According to § 242 StGB, theft is committed by anyone who takes another person’s movable property with the intention of unlawfully appropriating it for himself or herself or for a third person. In the case of theft, therefore, unlike embezzlement, a removal takes place, i.e. the custody of another person must be broken and one’s own custody must be established.
The difference is illustrated in particular by the example of misappropriation of found property. If someone finds a lost object and keeps it, this is misappropriation. However, in this case no theft is committed. The lost property was already de facto ownerless, so that it was not taken away. In addition, embezzlement occurs, for example, if a loan is intentionally not returned to the borrower. In this case, too, it is not a case of theft because it has not been taken away.

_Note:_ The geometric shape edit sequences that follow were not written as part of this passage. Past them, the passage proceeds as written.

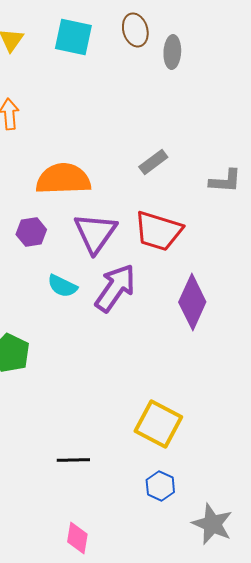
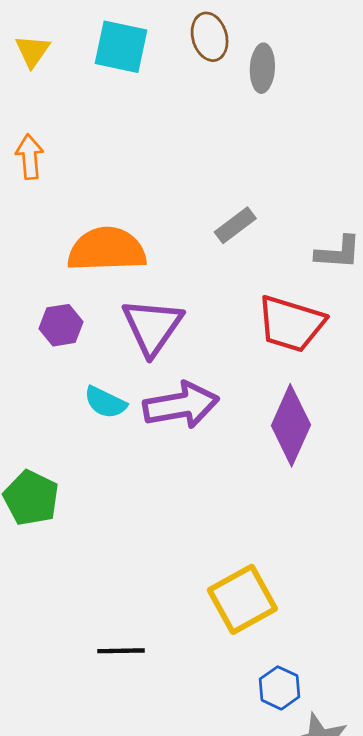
red trapezoid: (158, 231) -> (291, 324), moved
purple arrow: (115, 288) -> (181, 405), turned 45
yellow square: (158, 424) -> (242, 599), turned 33
blue hexagon: (160, 486) -> (280, 688), moved

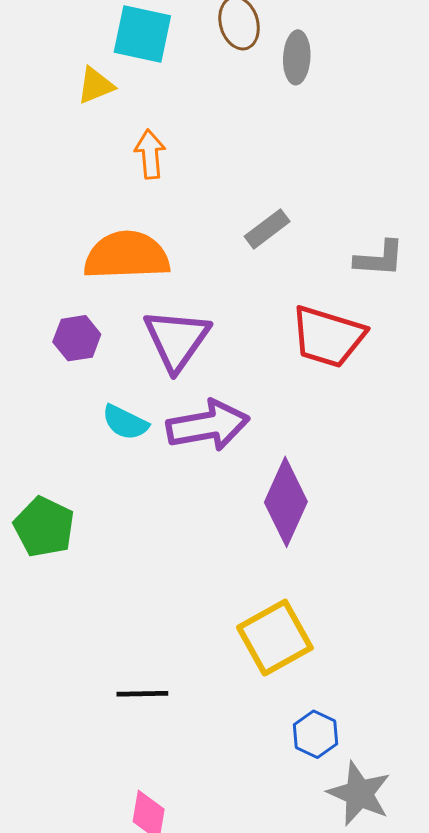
yellow triangle: (32, 51) -> (96, 85), moved, turned 33
orange arrow: (30, 157) -> (150, 154), moved
purple diamond: (291, 425) -> (286, 502), moved

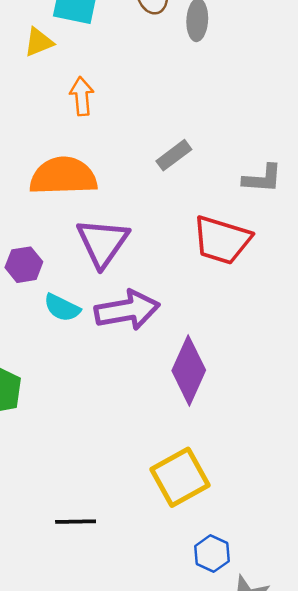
purple hexagon: (77, 338) -> (24, 265), moved

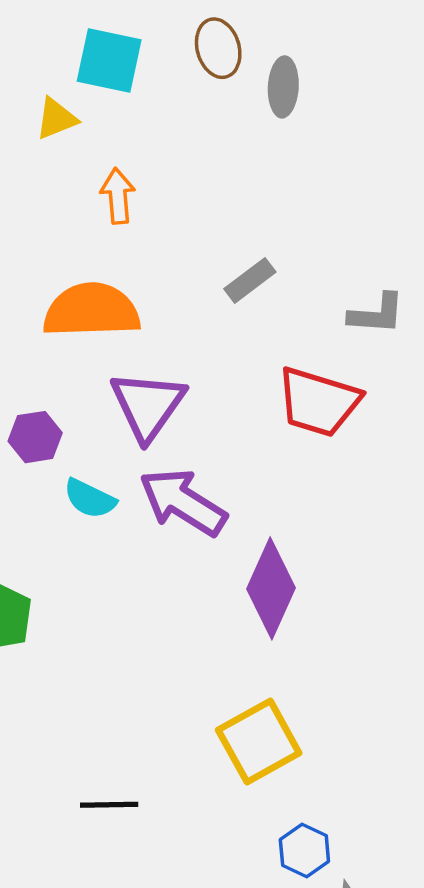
purple arrow: (127, 310) -> (183, 502), turned -138

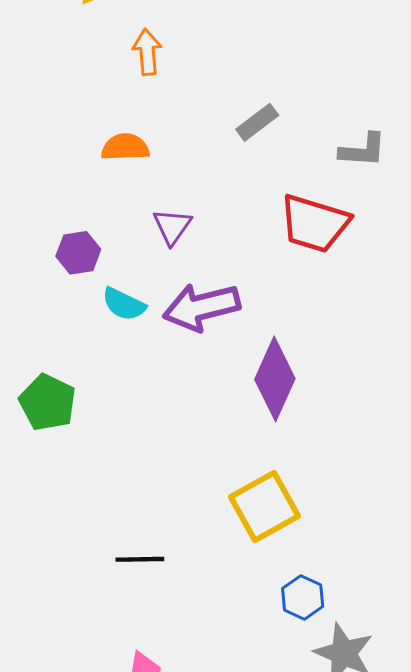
orange semicircle: (91, 310) -> (125, 147), size x0.6
purple triangle: (148, 405) -> (172, 226), size x0.6
purple arrow: (183, 502) -> (201, 307), turned -46

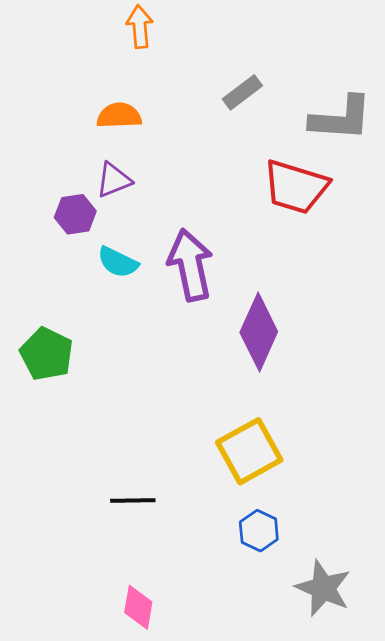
gray L-shape: (363, 150) -> (341, 118), size x1.4
purple triangle: (172, 226) -> (114, 180), moved, turned 33
purple arrow: (201, 307) -> (190, 265), turned 92
blue hexagon: (303, 597) -> (259, 531), moved

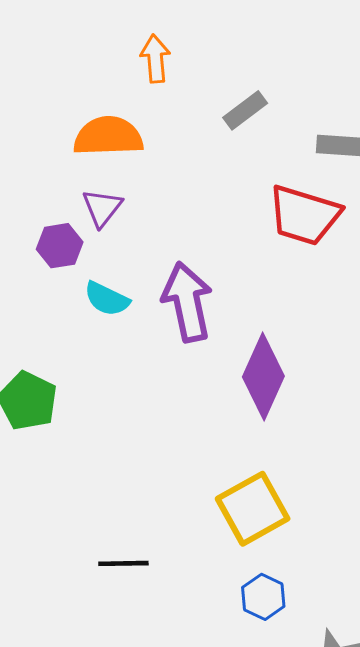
orange arrow: (140, 27) -> (155, 59), moved
orange semicircle: (119, 116) -> (108, 136), size x1.4
purple triangle: (114, 180) -> (102, 208), turned -30

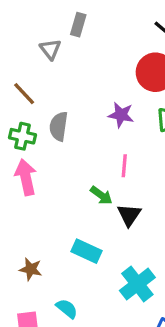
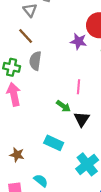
brown line: (24, 94) -> (26, 36), moved
purple star: (121, 115) -> (79, 41), moved

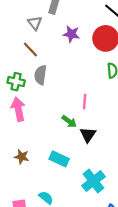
purple star: (79, 41) -> (71, 34), moved
brown star: (17, 155) -> (22, 157), moved

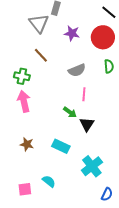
gray triangle: (35, 23) -> (39, 23), size x1.5
brown line: (30, 50) -> (41, 55), moved
gray semicircle: (40, 75) -> (77, 70), moved, turned -120

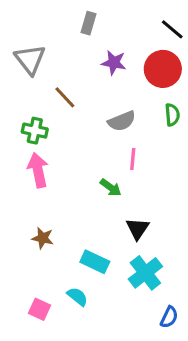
gray triangle: (39, 23) -> (30, 59), moved
black triangle: (87, 124) -> (138, 229), moved
cyan rectangle: (61, 146) -> (95, 262), moved
pink square: (25, 189) -> (40, 309), turned 32

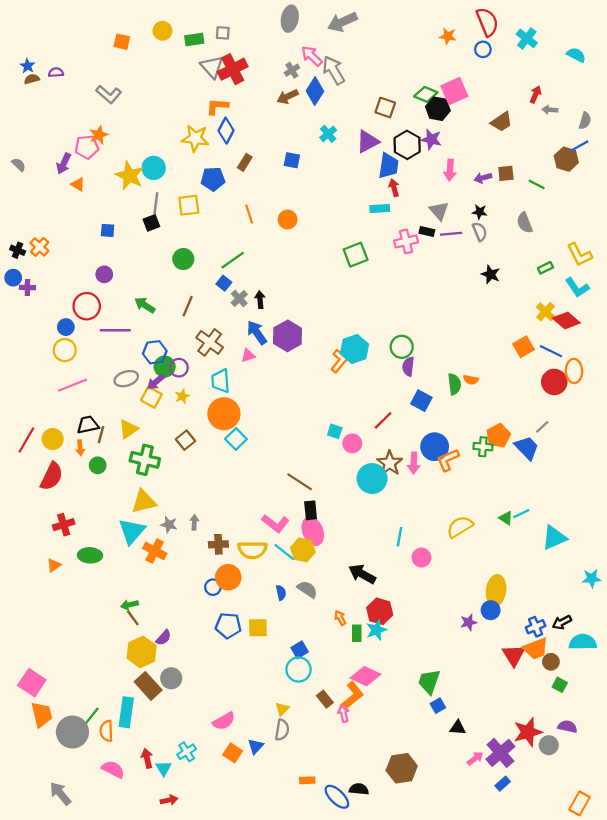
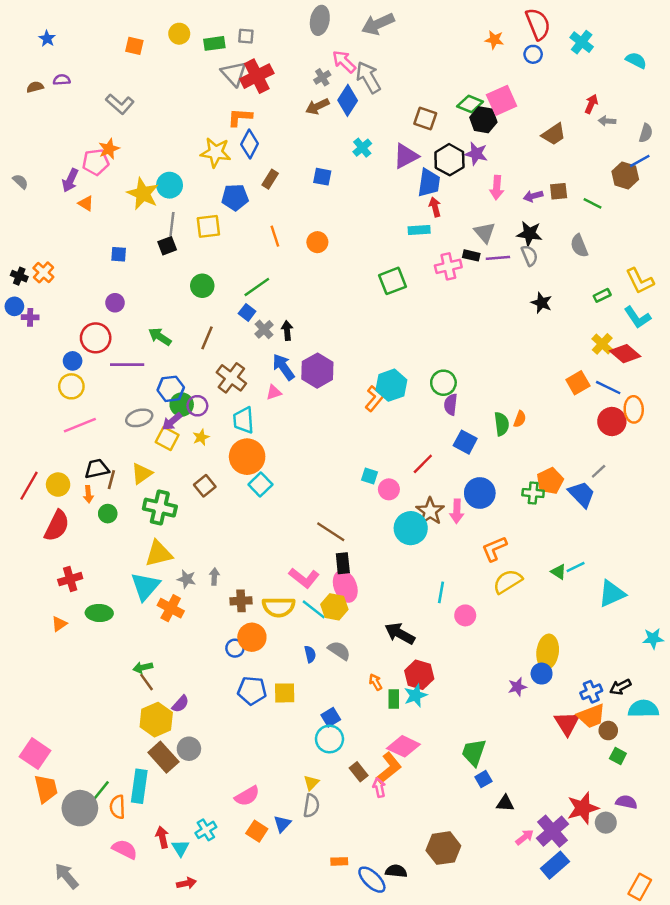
blue star: (27, 66) -> (47, 39), moved
black star: (480, 212) -> (529, 234), size x1.5
orange semicircle: (471, 380) -> (520, 419), turned -80
orange L-shape: (448, 460) -> (494, 549), moved
blue rectangle: (503, 784) -> (555, 865), size x1.6

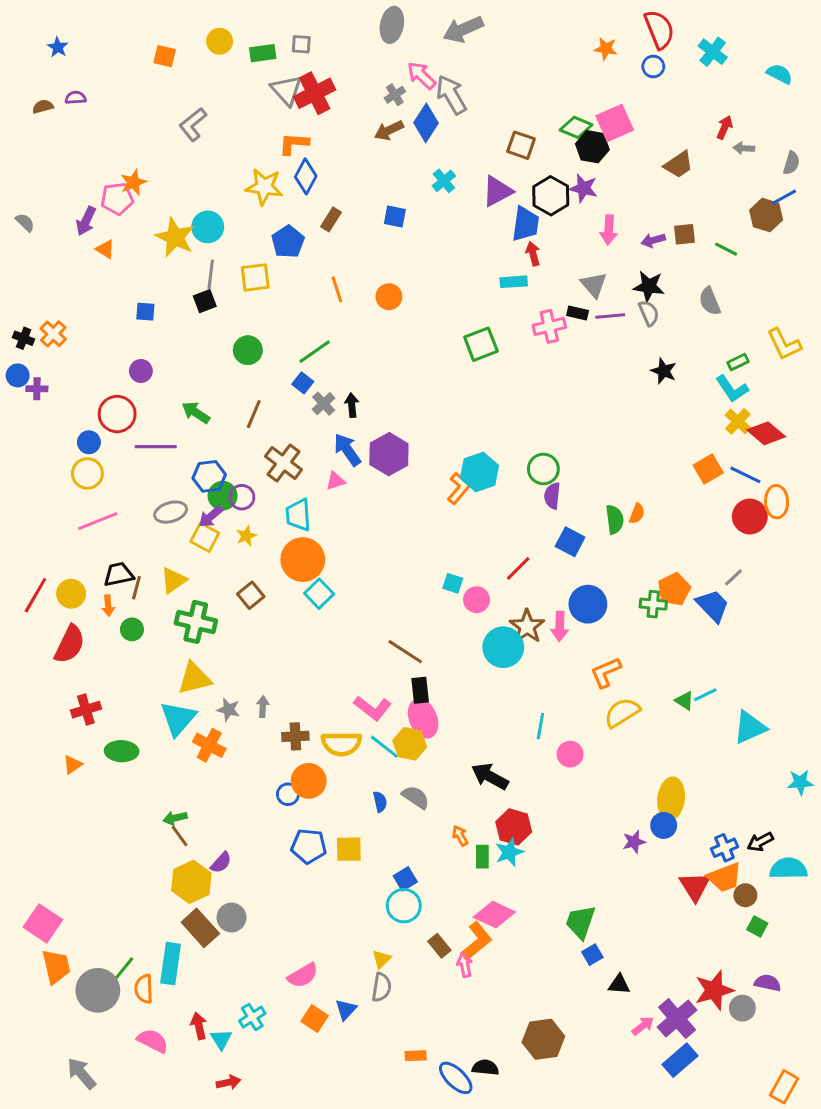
gray L-shape: (120, 104) -> (193, 124), moved, turned 100
blue pentagon: (235, 197) -> (288, 242), turned -30
cyan L-shape: (637, 317) -> (732, 389), moved

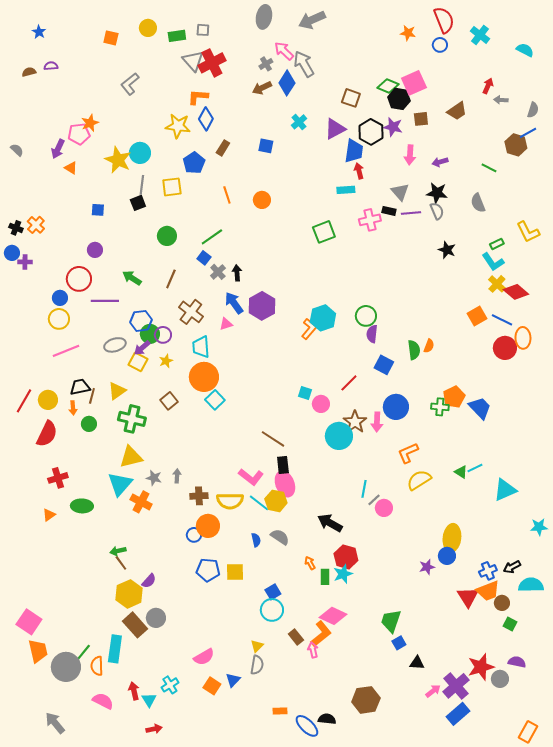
brown square: (684, 234) -> (421, 119), moved
gray line: (733, 577) -> (374, 500), moved

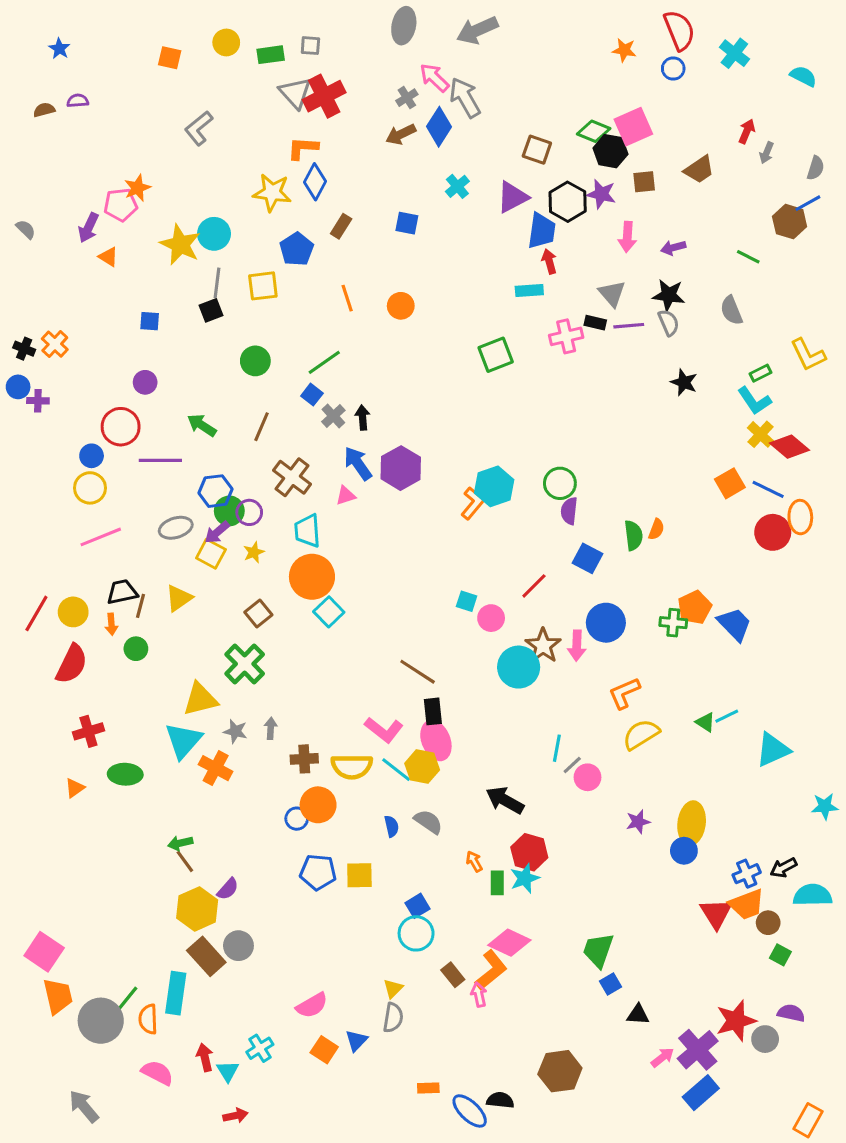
gray arrow: (501, 100) -> (767, 153), turned -72
green cross: (132, 419) -> (245, 664), moved, turned 32
purple star: (427, 567) -> (638, 822), moved

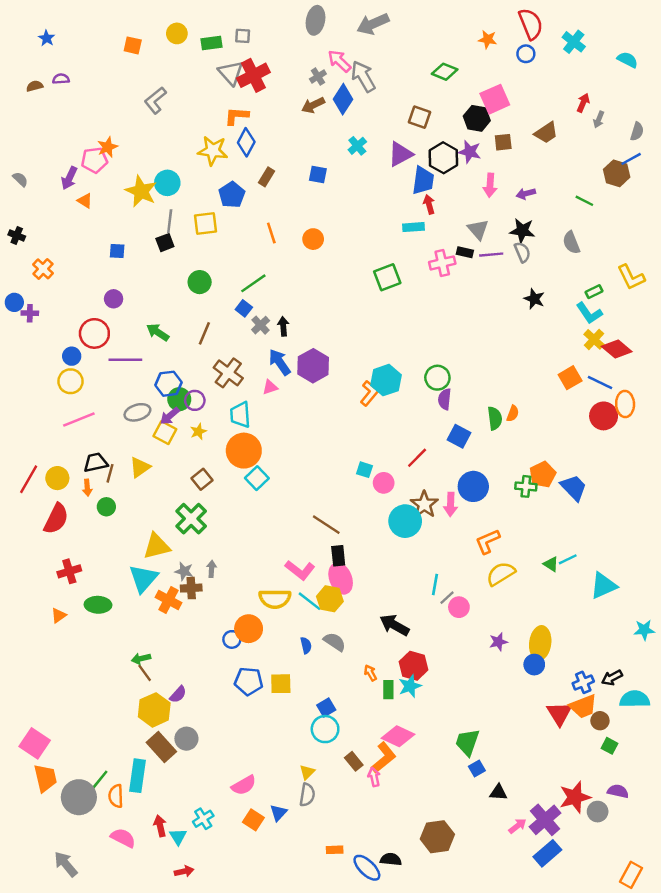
green diamond: (594, 131) -> (445, 72), moved
black cross: (24, 349) -> (17, 235), moved
brown cross: (304, 759) -> (191, 588), moved

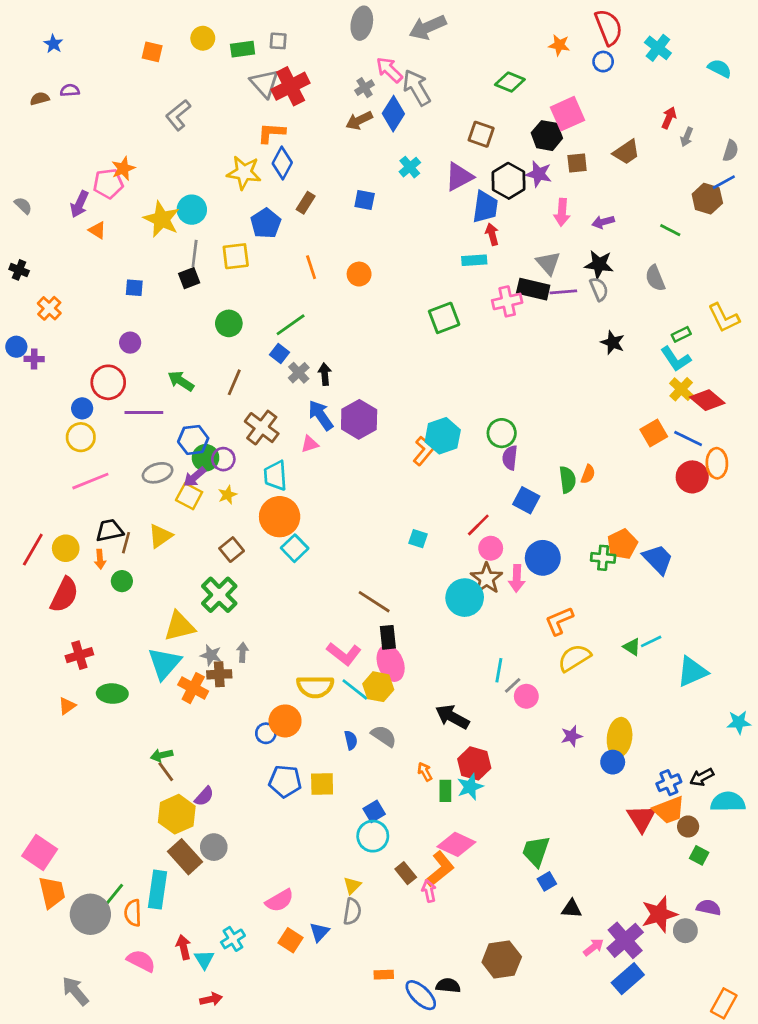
black rectangle: (465, 252) -> (533, 289), size x1.6
pink circle: (384, 483) -> (491, 548), moved

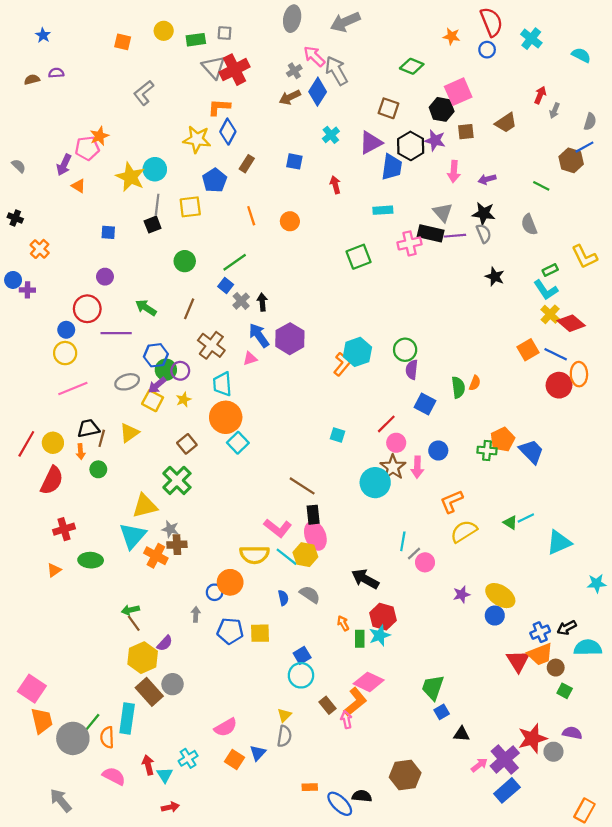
red arrow: (492, 234) -> (335, 185), moved
blue circle: (543, 558) -> (438, 451), size x0.7
gray arrow: (243, 652) -> (196, 614), moved
yellow ellipse: (620, 737) -> (500, 596), turned -64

Prosecution and Sentencing of Embezzlement in Germany
Standard embezzlement in Germany is punishable by imprisonment of up to three years or a fine. If it is a case of embezzlement, i.e. if the embezzled property was entrusted to the perpetrator, a custodial sentence of up to five years or a fine can be imposed. The specific penalty is largely determined by the circumstances of the individual case. In particular, the value of the misappropriated property, previous convictions and any restitution are considered.
In order to keep the penalty as low as possible, an experienced criminal defence lawyer should be consulted as early as possible. In particular, your defence lawyer can avoid an entry in the criminal record. Such an entry is only made in the case of a custodial sentence of three months or more and a fine of more than 90 daily rates.
In principle, embezzlement is a so-called official offence. This means that an offence is prosecuted ex officio. However, a criminal complaint is required for prosecution if the embezzlement is committed against a relative, guardian or custodian or if the injured party and the offender live together in a domestic community (§ 247 StGB). Embezzlement of low-value property also requires a criminal complaint (§ 248a StGB). The value limit is between 25 and 50 euros.
Furthermore, it should be noted that criminal proceedings are inadmissible if the offence is time-barred. The statute of limitations for simple embezzlement is three years (§ 78, para. 3, no. 5 StGB) and the statute of limitations for misappropriation is five years (§ 78, para. 3, no. 4 StGB).